- _Data for this exercise_:

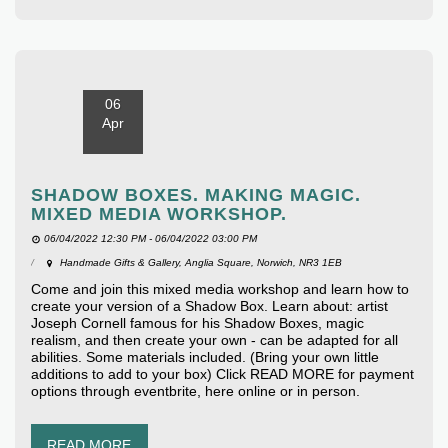
06
Apr
SHADOW BOXES. MAKING MAGIC.
MIXED MEDIA WORKSHOP.
06/04/2022 12:30 PM - 06/04/2022 03:00 PM
Handmade Gifts & Gallery, Anglia Square, Norwich, NR3 1EB
Come and join this mixed media workshop and learn how to
create your version of a Shadow Box. Learn about: artist
Joseph Cornell famous for his Shadow Boxes, magic
realism, and then create your own - can be adapted for all
abilities. Some materials included. (Bring your own little
additions to add to your box) Click READ MORE for payment
options through eventbrite, here online or in person.
READ MORE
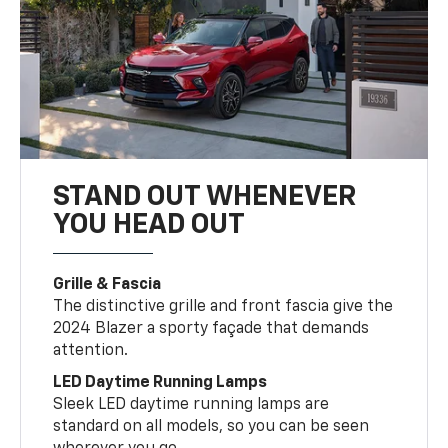
STAND OUT WHENEVER
YOU HEAD OUT
Grille & Fascia
The distinctive grille and front fascia give the
2024 Blazer a sporty façade that demands
attention.
LED Daytime Running Lamps
Sleek LED daytime running lamps are
standard on all models, so you can be seen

- _What this task involves_:
In the records above, find every line with the word "your" and copy it.

- _Answer area_:
create your version of a Shadow Box. Learn about: artist
realism, and then create your own - can be adapted for all
abilities. Some materials included. (Bring your own little
additions to add to your box) Click READ MORE for payment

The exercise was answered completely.